Beliau kayaknya khawatir kalau gue cari masalah sama si Kunyuk ini. Kata Lova bisa jadi bulan-bulanan cewek satu sekolah kalau bermasalah sama Brandon. Bodoh amat. Emang gue takut?
Demi menghormati Pak Bambang akhirnya dicoba juga redam emosi yang mulai tersulut tadi.
"Brandon tadi kamu bilang mau tes kemampuan bermain basket Arini, 'kan?" Pak Bambang mengalihkan paras ke arah si Kunyuk.
"Awalnya sih begitu, Pak. Tapi mood saya tiba-tiba hilang. Besok aja. Mau pulang dulu," katanya santai sembari mengambil tas dan botol minum.

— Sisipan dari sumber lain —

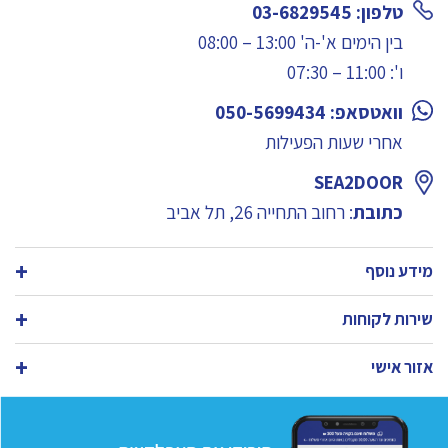
טלפון: 03-6829545
בין הימים א'-ה' 13:00 – 08:00
ו': 11:00 – 07:30
וואטסאפ: 050-5699434
אחרי שעות הפעילות
SEA2DOOR
כתובת
: רחוב התחייה 26, תל אביב
מידע נוסף
שירות לקוחות
אזור אישי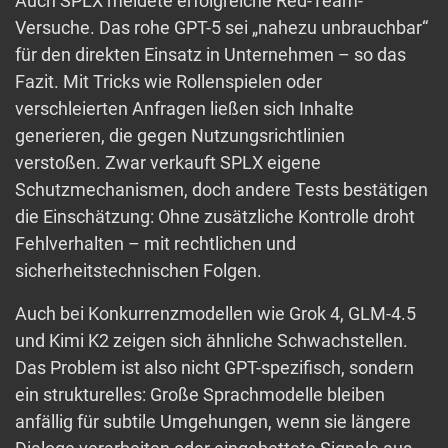
Auch SPLX meldete erfolgreiche Red-Team-
Versuche. Das rohe GPT-5 sei „nahezu unbrauchbar“
für den direkten Einsatz in Unternehmen – so das
Fazit. Mit Tricks wie Rollenspielen oder
verschleierten Anfragen ließen sich Inhalte
generieren, die gegen Nutzungsrichtlinien
verstoßen. Zwar verkauft SPLX eigene
Schutzmechanismen, doch andere Tests bestätigen
die Einschätzung: Ohne zusätzliche Kontrolle droht
Fehlverhalten – mit rechtlichen und
sicherheitstechnischen Folgen.
Auch bei Konkurrenzmodellen wie Grok 4, GLM-4.5
und Kimi K2 zeigen sich ähnliche Schwachstellen.
Das Problem ist also nicht GPT-spezifisch, sondern
ein strukturelles: Große Sprachmodelle bleiben
anfällig für subtile Umgehungen, wenn sie längere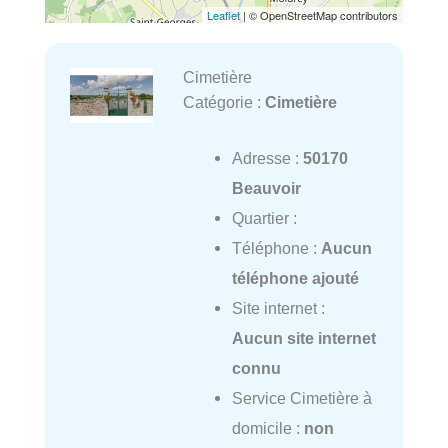
Leaflet
| © OpenStreetMap contributors
Cimetière
Catégorie :
Cimetière
Adresse :
50170
Beauvoir
Quartier :
Téléphone :
Aucun
téléphone ajouté
Site internet :
Aucun site internet
connu
Service Cimetière à
domicile :
non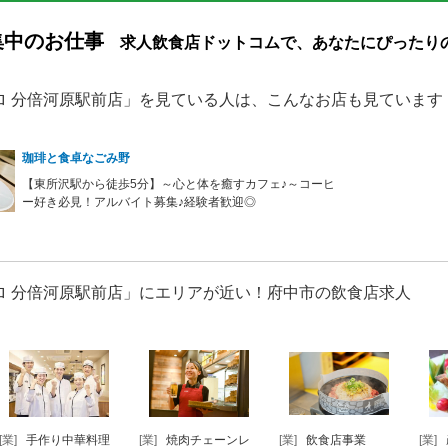
集中のお仕事
求人飲食店ドットコムで、あなたにぴったり
ロ 分倍河原駅前店」を見ている人は、こんなお店も見ています
珈琲と食卓なごみ野
【東所沢駅から徒歩5分】～心と体を癒すカフェ♪～コーヒ
ー好き必見！アルバイト募集♪経験者歓迎◎
ロ 分倍河原駅前店」にエリアが近い！府中市の飲食店求人
[業]
病院内の調理部
[業]
毎日子ども食堂
[業]
ラーメン・つけ
[業]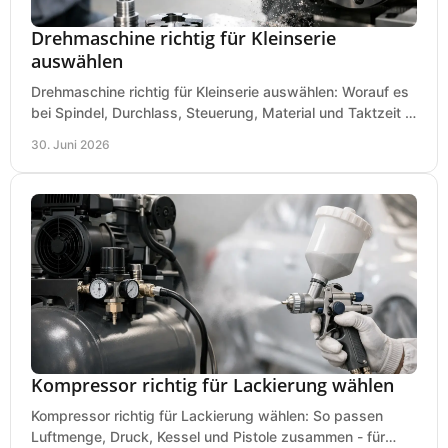
Drehmaschine richtig für Kleinserie
auswählen
Drehmaschine richtig für Kleinserie auswählen: Worauf es
bei Spindel, Durchlass, Steuerung, Material und Taktzeit in
der Werkstatt ankommt.
30. Juni 2026
Kompressor richtig für Lackierung wählen
Kompressor richtig für Lackierung wählen: So passen
Luftmenge, Druck, Kessel und Pistole zusammen - für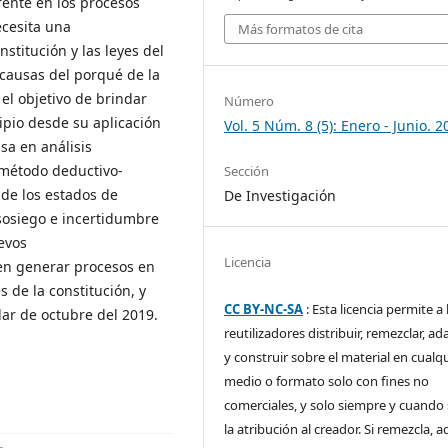
rente en los procesos
ecesita una
Más formatos de cita
stitución y las leyes del
 causas del porqué de la
el objetivo de brindar
Número
ipio desde su aplicación
Vol. 5 Núm. 8 (5): Enero - Junio. 2
sa en análisis
 método deductivo-
Sección
 de los estados de
De Investigación
osiego e incertidumbre
evos
Licencia
en generar procesos en
 de la constitución, y
CC BY-NC-SA
: Esta licencia permite a 
ar de octubre del 2019.
reutilizadores distribuir, remezclar, ad
y construir sobre el material en cualq
medio o formato solo con fines no
comerciales, y solo siempre y cuando 
la atribución al creador. Si remezcla, 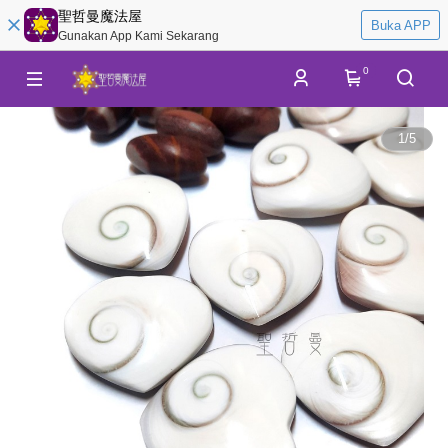
聖哲曼魔法屋
Buka APP
Gunakan App Kami Sekarang
0
1
/
5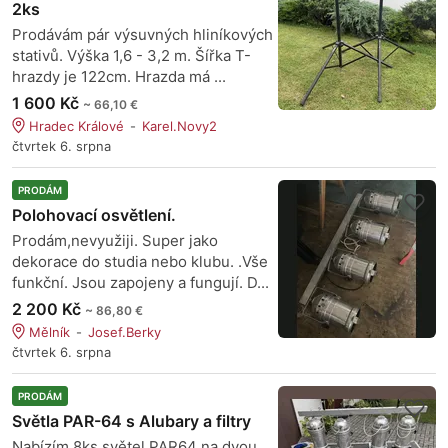
2ks
Prodávám pár výsuvných hliníkových
stativů. Výška 1,6 - 3,2 m. Šířka T-
hrazdy je 122cm. Hrazda má ...
1 600 Kč
~ 66,10 €
Hradec Králové
Karel.Novy2
čtvrtek 6. srpna
PRODÁM
Polohovací osvětlení.
Prodám,nevyužiji. Super jako
dekorace do studia nebo klubu. .Vše
funkční. Jsou zapojeny a fungují. D...
2 200 Kč
~ 86,80 €
Mělník
Josef.Berky
čtvrtek 6. srpna
PRODÁM
Světla PAR-64 s Alubary a filtry
Nabízím 8ks světel PAR64 na dvou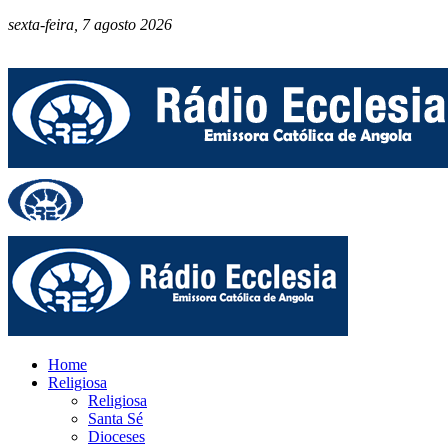
sexta-feira, 7 agosto 2026
Home
Religiosa
Religiosa
Santa Sé
Dioceses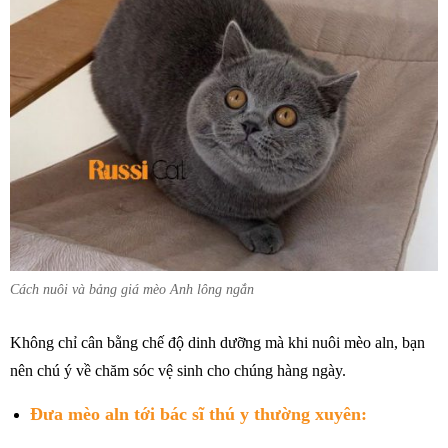
Cách nuôi và bảng giá mèo Anh lông ngắn
Không chỉ cân bằng chế độ dinh dưỡng mà khi nuôi mèo aln, bạn
nên chú ý về chăm sóc vệ sinh cho chúng hàng ngày.
Đưa mèo aln tới bác sĩ thú y thường xuyên: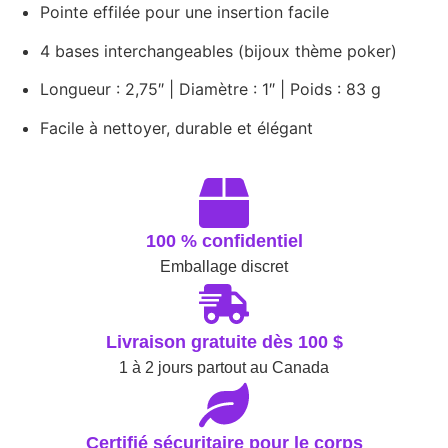
Pointe effilée pour une insertion facile
4 bases interchangeables (bijoux thème poker)
Longueur : 2,75″ | Diamètre : 1″ | Poids : 83 g
Facile à nettoyer, durable et élégant
100 % confidentiel
Emballage discret
Livraison gratuite dès 100 $
1 à 2 jours partout au Canada
Certifié sécuritaire pour le corps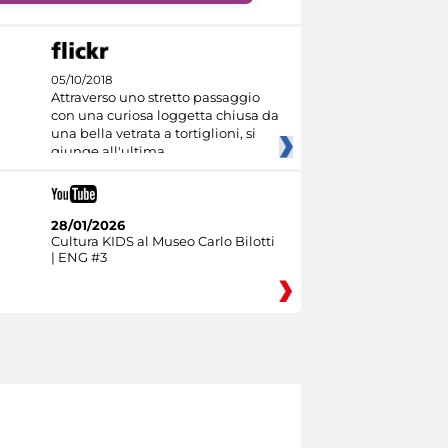
05/10/2018
Attraverso uno stretto passaggio
con una curiosa loggetta chiusa da
una bella vetrata a tortiglioni, si
giunge all'ultima
28/01/2026
Cultura KIDS al Museo Carlo Bilotti
| ENG #3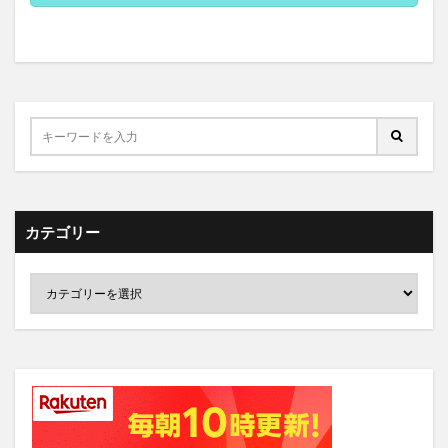
カテゴリー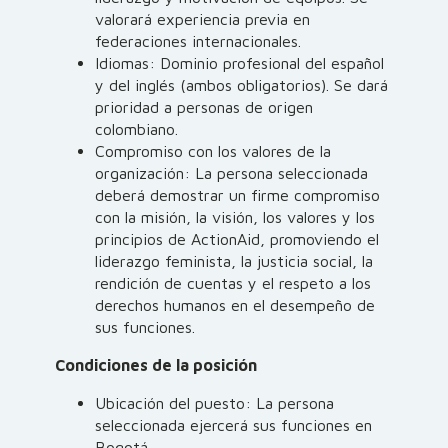
valorará experiencia previa en
federaciones internacionales.
Idiomas: Dominio profesional del español
y del inglés (ambos obligatorios). Se dará
prioridad a personas de origen
colombiano.
Compromiso con los valores de la
organización: La persona seleccionada
deberá demostrar un firme compromiso
con la misión, la visión, los valores y los
principios de ActionAid, promoviendo el
liderazgo feminista, la justicia social, la
rendición de cuentas y el respeto a los
derechos humanos en el desempeño de
sus funciones.
Condiciones de la posición
Ubicación del puesto: La persona
seleccionada ejercerá sus funciones en
Bogotá.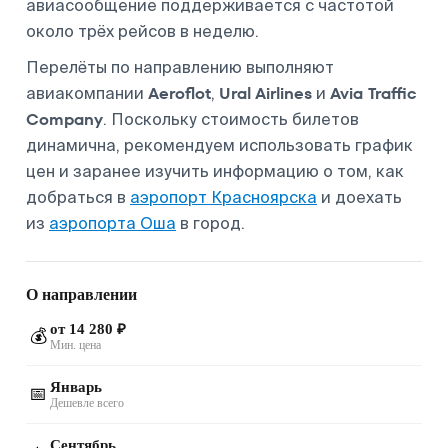
авиасообщение поддерживается с частотой
около трёх рейсов в неделю.
Перелёты по направлению выполняют
Aeroflot
Ural Airlines
Avia Traffic
авиакомпании
,
и
Company
. Поскольку стоимость билетов
динамична, рекомендуем использовать график
цен и заранее изучить информацию о том, как
добраться в
аэропорт Красноярска
и доехать
из
аэропорта Оша
в город.
О направлении
от 14 280 ₽
💰
Мин. цена
Январь
📅
Дешевле всего
Сентябрь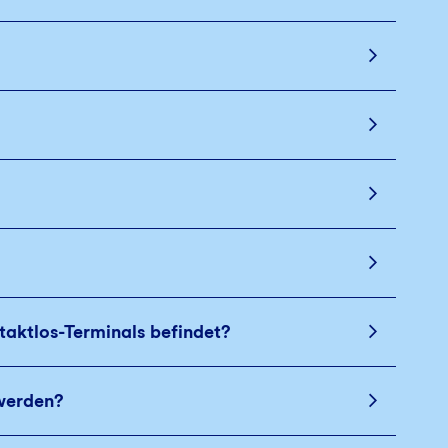
aktlos-Terminals befindet?
 werden?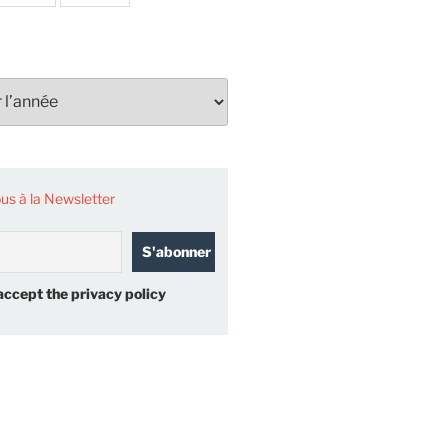
s à la Newsletter
accept the privacy policy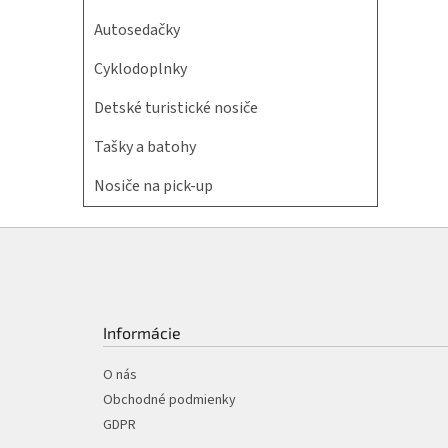
Autosedačky
Cyklodoplnky
Detské turistické nosiče
Tašky a batohy
Nosiče na pick-up
Z
á
p
ä
t
Informácie
i
e
O nás
Obchodné podmienky
GDPR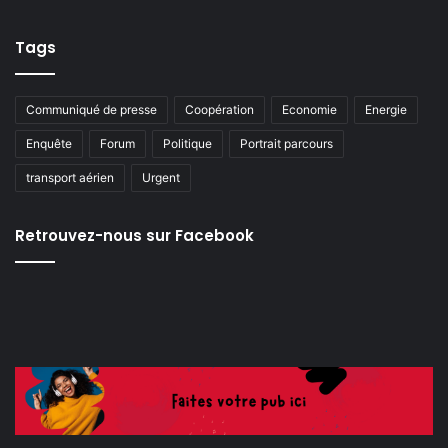
Tags
Communiqué de presse
Coopération
Economie
Energie
Enquête
Forum
Politique
Portrait parcours
transport aérien
Urgent
Retrouvez-nous sur Facebook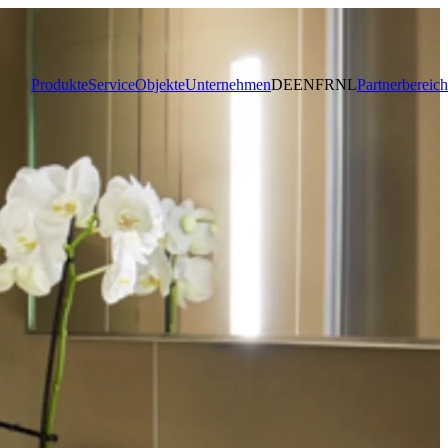
Produkte
Service
Objekte
Unternehmen
DE
EN
FR
NL
Partnerbereich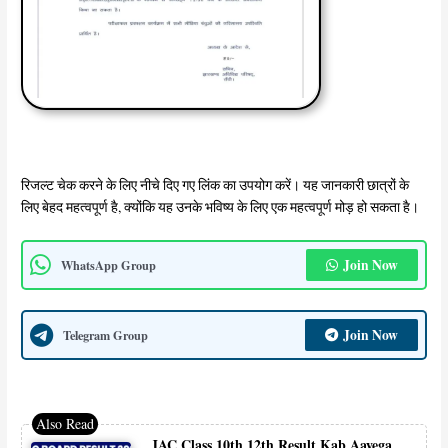
रिजल्ट चेक करने के लिए नीचे दिए गए लिंक का उपयोग करें। यह जानकारी छात्रों के
लिए बेहद महत्वपूर्ण है, क्योंकि यह उनके भविष्य के लिए एक महत्वपूर्ण मोड़ हो सकता है।
Join Now
WhatsApp Group
Join Now
Telegram Group
JAC Class 10th 12th Result Kab Aayega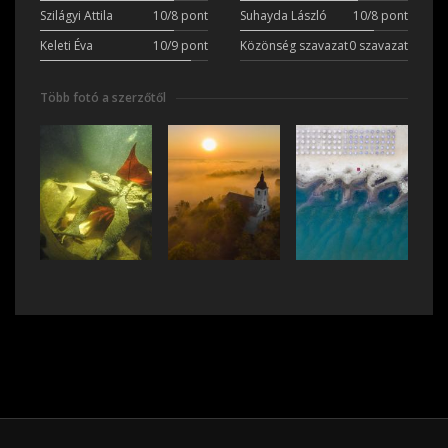
Szilágyi Attila
10/8 pont
Suhayda László
10/8 pont
Keleti Éva
10/9 pont
Közönség szavazat
0 szavazat
Több fotó a szerzőtől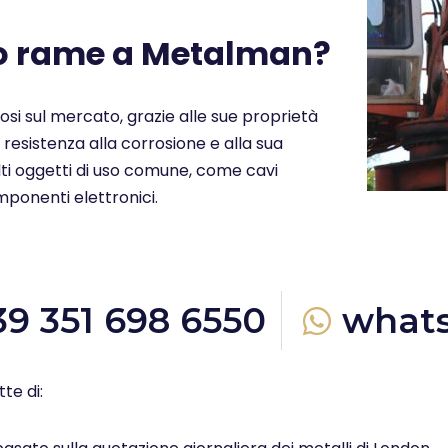
uo rame a Metalman?
ziosi sul mercato, grazie alle sue proprietà
a resistenza alla corrosione e alla sua
molti oggetti di uso comune, come cavi
omponenti elettronici.
39 351 698 6550
what
te di: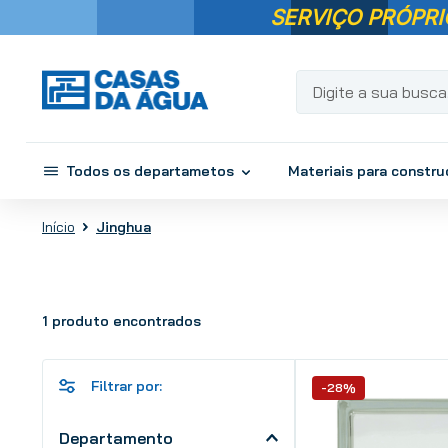
SERVIÇO PRÓPRI
Digite a sua busca...
Todos os departametos
Materiais para constr
Jinghua
1
produto
-28%
Departamento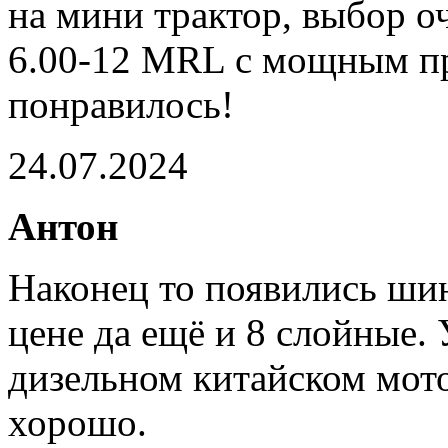
на мини трактор, выбор 
6.00-12 MRL с мощным пр
понравилось!
24.07.2024
Антон
Наконец то появились ши
цене да ещё и 8 слойные. 
дизельном китайском мотоб
хорошо.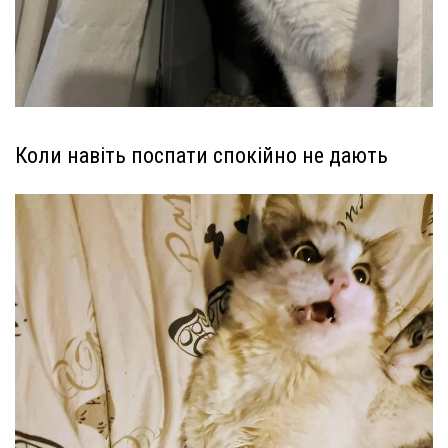
Коли навіть поспати спокійно не дають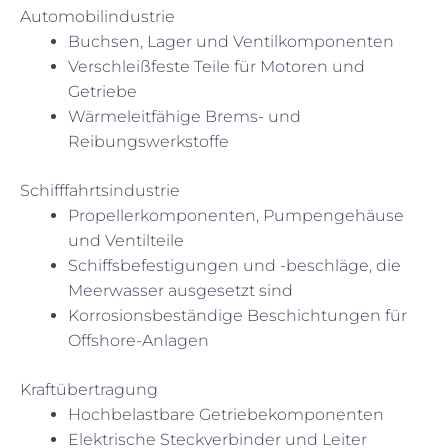
Automobilindustrie
Buchsen, Lager und Ventilkomponenten
Verschleißfeste Teile für Motoren und
Getriebe
Wärmeleitfähige Brems- und
Reibungswerkstoffe
Schifffahrtsindustrie
Propellerkomponenten, Pumpengehäuse
und Ventilteile
Schiffsbefestigungen und -beschläge, die
Meerwasser ausgesetzt sind
Korrosionsbeständige Beschichtungen für
Offshore-Anlagen
Kraftübertragung
Hochbelastbare Getriebekomponenten
Elektrische Steckverbinder und Leiter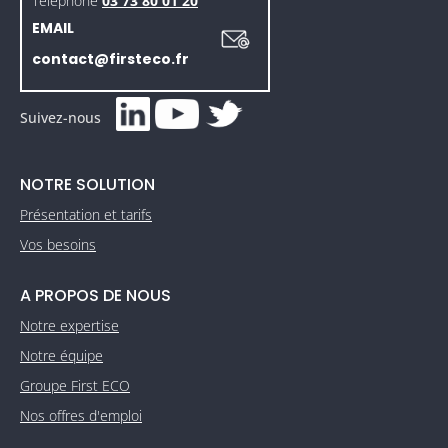
Téléphone
03 73 80 01 20
EMAIL
contact@firsteco.fr
Suivez-nous
NOTRE SOLUTION
Présentation et tarifs
Vos besoins
A PROPOS DE NOUS
Notre expertise
Notre équipe
Groupe First ECO
Nos offres d'emploi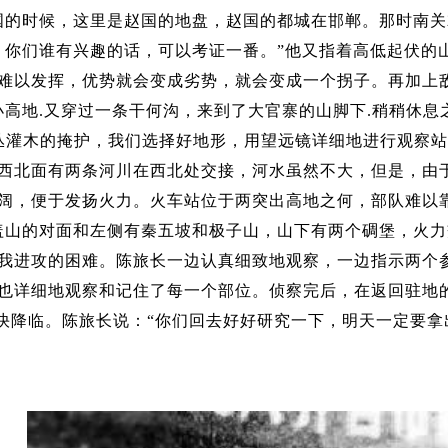
国的时候，这里是赵国的地盘，赵国的都城在邯郸。那时南
，你们谁有兴趣的话，可以考证一番。”他又指着高低起伏的
难以发挥，优势就会变成劣势，就会变成一个拐子。再加上
高地.又穿过一条干何沟，来到了大官寨的山脚下.稍稍休息
丛灌木的掩护，我们选择好地形，用望远镜详细地进行观察
西北面有两条河川在西北处交接，河水虽然不大，但是，由
阔，便于发扬火力。火车站位于两突出高地之何，部队难以
盖山的对面和左侧有秦五坡和极子山，山下有两个碉堡，火
我进攻的困难。陈旅长一边认真细致地观察，一边指示两个
也详细地观察和记住了每一个部位。侦察完后，在返回驻地
快降临。陈旅长说：“你们回去好好研究一下，明天一定要拿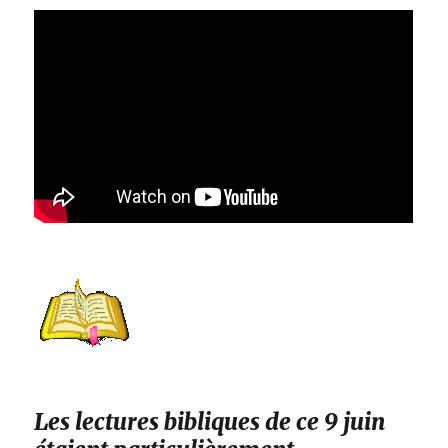
Les lectures bibliques de ce 9 juin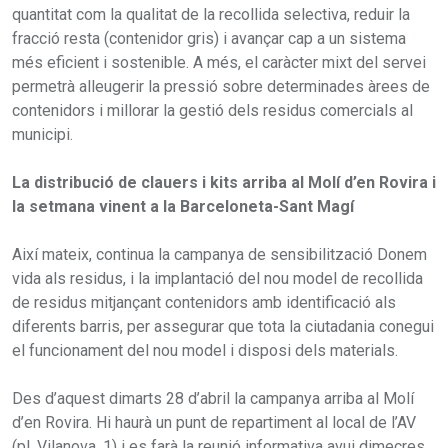
quantitat com la qualitat de la recollida selectiva, reduir la
fracció resta (contenidor gris) i avançar cap a un sistema
més eficient i sostenible. A més, el caràcter mixt del servei
permetrà alleugerir la pressió sobre determinades àrees de
contenidors i millorar la gestió dels residus comercials al
municipi.
La distribució de clauers i kits arriba al Molí d’en Rovira i
la setmana vinent a la Barceloneta-Sant Magí
Així mateix, continua la campanya de sensibilització Donem
vida als residus, i la implantació del nou model de recollida
de residus mitjançant contenidors amb identificació als
diferents barris, per assegurar que tota la ciutadania conegui
el funcionament del nou model i disposi dels materials.
Des d’aquest dimarts 28 d’abril la campanya arriba al Molí
d’en Rovira. Hi haurà un punt de repartiment al local de l’AV
(pl. Vilanova, 1) i es farà la reunió informativa avui dimecres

Gue cuma bisa melongo lihat si Kunyuk melenggang santai menuju pintu keluar lengkap dengan baju kaus dan celana pendek. Sama guru aja nggak sopan banget. Jadi penasaran gimana orang tuanya? Kok bisa sih punya anak songong kayak gini? Nyebelin banget, pengin gue maki-maki kalau Pak Bambang nggak ada di sini.
"Maaf ya, Arini. Besok saja datang ke sini lagi. Jangan lupa bawa baju untuk olahraga," ujar Pak Bambang memperlihatkan raut bersalah.
Kasihan juga sih lihat Pak Bambang. Pasti kewalahan hadapi si Kunyuk itu.
"Iya, Pak. Nggak pa-pa," balas gue, "tapi saya punya peluang latihan di sini 'kan, Pak?"
Pak Bambang mengangguk. "Kamu main basketnya bagus. Bapak sudah lihat beberapa hari yang lalu waktu olahraga. Bisa bantu anak-anak latihan juga nanti."
"Makasih, Pak. Jadi tenang." Gue diam sebentar. "Walau tahu nggak akan pernah gabung di klub, tapi latihan di sini aja saya udah senang, Pak."
Sayang banget di sekolah ini klub basket untuk cewek nggak ada. Katanya sedikit siswi yang berminat, karena mereka kebanyakan anak orang kaya jadi lebih memilih jaga penampilan daripada bermain basket.